Reproduce the data in full, exactly as given, leaving images out.
━━ Information shown ━━
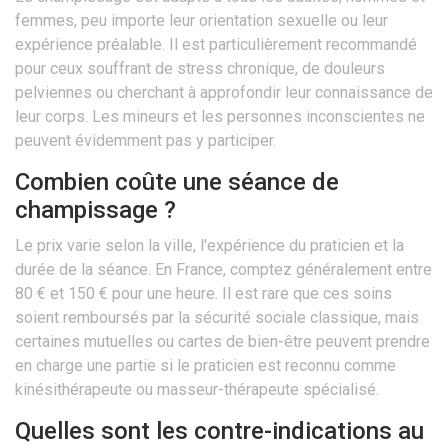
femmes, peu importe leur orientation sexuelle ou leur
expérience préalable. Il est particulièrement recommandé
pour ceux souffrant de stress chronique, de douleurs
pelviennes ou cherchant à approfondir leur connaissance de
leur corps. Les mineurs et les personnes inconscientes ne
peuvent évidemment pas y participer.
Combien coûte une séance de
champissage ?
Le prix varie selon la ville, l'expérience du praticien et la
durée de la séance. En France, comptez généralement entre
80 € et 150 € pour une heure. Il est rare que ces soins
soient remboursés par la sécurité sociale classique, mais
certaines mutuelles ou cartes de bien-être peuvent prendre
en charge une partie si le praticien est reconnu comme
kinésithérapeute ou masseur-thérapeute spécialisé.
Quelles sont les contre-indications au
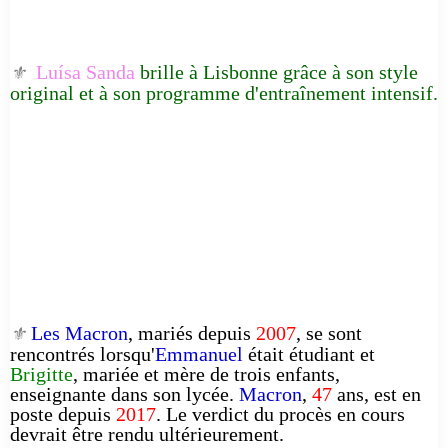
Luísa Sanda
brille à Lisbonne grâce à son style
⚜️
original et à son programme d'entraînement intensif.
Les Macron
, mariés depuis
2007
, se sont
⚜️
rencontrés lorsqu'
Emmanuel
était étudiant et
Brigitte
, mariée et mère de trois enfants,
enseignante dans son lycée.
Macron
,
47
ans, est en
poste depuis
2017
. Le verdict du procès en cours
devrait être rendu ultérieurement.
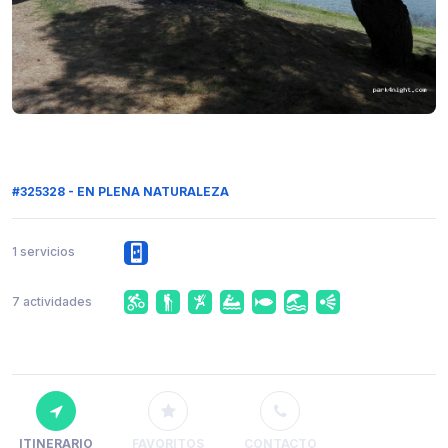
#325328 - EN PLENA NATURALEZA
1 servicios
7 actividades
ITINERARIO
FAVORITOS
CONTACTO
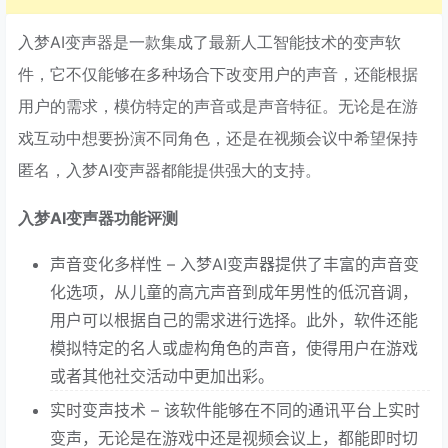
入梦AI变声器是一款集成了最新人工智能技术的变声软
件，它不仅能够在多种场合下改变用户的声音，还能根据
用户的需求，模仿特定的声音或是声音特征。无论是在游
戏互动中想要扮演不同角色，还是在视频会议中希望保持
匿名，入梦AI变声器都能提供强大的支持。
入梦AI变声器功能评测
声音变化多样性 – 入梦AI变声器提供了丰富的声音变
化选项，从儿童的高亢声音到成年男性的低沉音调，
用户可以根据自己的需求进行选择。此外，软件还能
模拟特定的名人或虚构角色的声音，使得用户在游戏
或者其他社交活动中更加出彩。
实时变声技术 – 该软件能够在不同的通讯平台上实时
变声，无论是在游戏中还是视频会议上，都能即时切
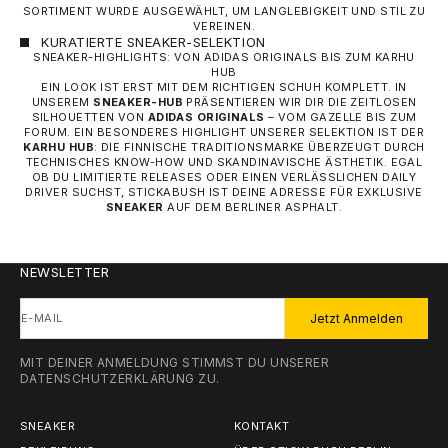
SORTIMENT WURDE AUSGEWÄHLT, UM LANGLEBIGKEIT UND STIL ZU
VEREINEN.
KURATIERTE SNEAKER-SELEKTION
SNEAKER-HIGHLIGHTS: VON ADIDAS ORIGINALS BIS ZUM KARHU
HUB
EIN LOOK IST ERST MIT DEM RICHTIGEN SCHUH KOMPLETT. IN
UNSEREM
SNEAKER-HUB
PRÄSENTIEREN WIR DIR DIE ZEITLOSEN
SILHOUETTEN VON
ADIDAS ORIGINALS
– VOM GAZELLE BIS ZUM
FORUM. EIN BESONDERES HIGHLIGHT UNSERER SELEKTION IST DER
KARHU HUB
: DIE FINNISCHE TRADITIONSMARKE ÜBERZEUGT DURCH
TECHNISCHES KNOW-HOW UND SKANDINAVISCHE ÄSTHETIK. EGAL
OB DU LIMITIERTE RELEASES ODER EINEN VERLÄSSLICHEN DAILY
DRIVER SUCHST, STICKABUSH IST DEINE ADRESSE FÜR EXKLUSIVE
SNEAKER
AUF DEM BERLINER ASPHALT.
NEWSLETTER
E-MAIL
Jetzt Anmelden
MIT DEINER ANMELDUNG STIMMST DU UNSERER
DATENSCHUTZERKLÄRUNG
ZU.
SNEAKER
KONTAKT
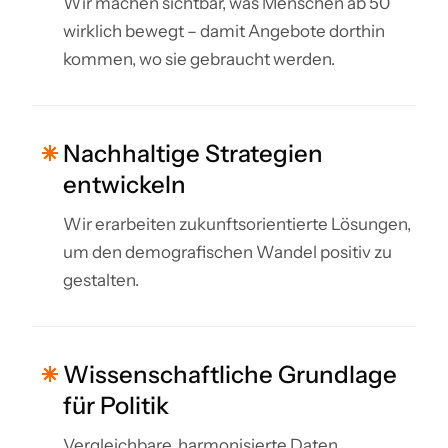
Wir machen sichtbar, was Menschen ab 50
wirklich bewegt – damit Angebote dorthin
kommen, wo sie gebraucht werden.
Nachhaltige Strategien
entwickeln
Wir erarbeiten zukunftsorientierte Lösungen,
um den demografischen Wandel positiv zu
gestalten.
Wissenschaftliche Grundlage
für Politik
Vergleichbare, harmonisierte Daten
━━━
→ Answer area
femmes, peu importe leur orientation sexuelle ou leur
expérience préalable. Il est particulièrement recommandé
pour ceux souffrant de stress chronique, de douleurs
pelviennes ou cherchant à approfondir leur connaissance de
leur corps. Les mineurs et les personnes inconscientes ne
peuvent évidemment pas y participer.
Combien coûte une séance de
champissage ?
Le prix varie selon la ville, l'expérience du praticien et la
durée de la séance. En France, comptez généralement entre
80 € et 150 € pour une heure. Il est rare que ces soins
soient remboursés par la sécurité sociale classique, mais
certaines mutuelles ou cartes de bien-être peuvent prendre
en charge une partie si le praticien est reconnu comme
kinésithérapeute ou masseur-thérapeute spécialisé.
Quelles sont les contre-indications au
Luísa Sanda
brille à Lisbonne grâce à son style
⚜️
original et à son programme d'entraînement intensif.
Les Macron
, mariés depuis
2007
, se sont
⚜️
rencontrés lorsqu'
Emmanuel
était étudiant et
Brigitte
, mariée et mère de trois enfants,
enseignante dans son lycée.
Macron
,
47
ans, est en
poste depuis
2017
. Le verdict du procès en cours
devrait être rendu ultérieurement.
#325328 - EN PLENA NATURALEZA
1 servicios
7 actividades
ITINERARIO
FAVORITOS
CONTACTO
入梦AI变声器是一款集成了最新人工智能技术的变声软
件，它不仅能够在多种场合下改变用户的声音，还能根据
用户的需求，模仿特定的声音或是声音特征。无论是在游
戏互动中想要扮演不同角色，还是在视频会议中希望保持
匿名，入梦AI变声器都能提供强大的支持。
入梦AI变声器功能评测
声音变化多样性 – 入梦AI变声器提供了丰富的声音变
化选项，从儿童的高亢声音到成年男性的低沉音调，
用户可以根据自己的需求进行选择。此外，软件还能
模拟特定的名人或虚构角色的声音，使得用户在游戏
或者其他社交活动中更加出彩。
实时变声技术 – 该软件能够在不同的通讯平台上实时
变声，无论是在游戏中还是视频会议上，都能即时切
SORTIMENT WURDE AUSGEWÄHLT, UM LANGLEBIGKEIT UND STIL ZU
VEREINEN.
KURATIERTE SNEAKER-SELEKTION
SNEAKER-HIGHLIGHTS: VON ADIDAS ORIGINALS BIS ZUM KARHU
HUB
EIN LOOK IST ERST MIT DEM RICHTIGEN SCHUH KOMPLETT. IN
UNSEREM
SNEAKER-HUB
PRÄSENTIEREN WIR DIR DIE ZEITLOSEN
SILHOUETTEN VON
ADIDAS ORIGINALS
– VOM GAZELLE BIS ZUM
FORUM. EIN BESONDERES HIGHLIGHT UNSERER SELEKTION IST DER
KARHU HUB
: DIE FINNISCHE TRADITIONSMARKE ÜBERZEUGT DURCH
TECHNISCHES KNOW-HOW UND SKANDINAVISCHE ÄSTHETIK. EGAL
OB DU LIMITIERTE RELEASES ODER EINEN VERLÄSSLICHEN DAILY
DRIVER SUCHST, STICKABUSH IST DEINE ADRESSE FÜR EXKLUSIVE
SNEAKER
AUF DEM BERLINER ASPHALT.
NEWSLETTER
E-MAIL
Jetzt Anmelden
MIT DEINER ANMELDUNG STIMMST DU UNSERER
DATENSCHUTZERKLÄRUNG
ZU.
SNEAKER
KONTAKT
Wir machen sichtbar, was Menschen ab 50
wirklich bewegt – damit Angebote dorthin
kommen, wo sie gebraucht werden.
Nachhaltige Strategien
entwickeln
Wir erarbeiten zukunftsorientierte Lösungen,
um den demografischen Wandel positiv zu
gestalten.
Wissenschaftliche Grundlage
für Politik
Vergleichbare, harmonisierte Daten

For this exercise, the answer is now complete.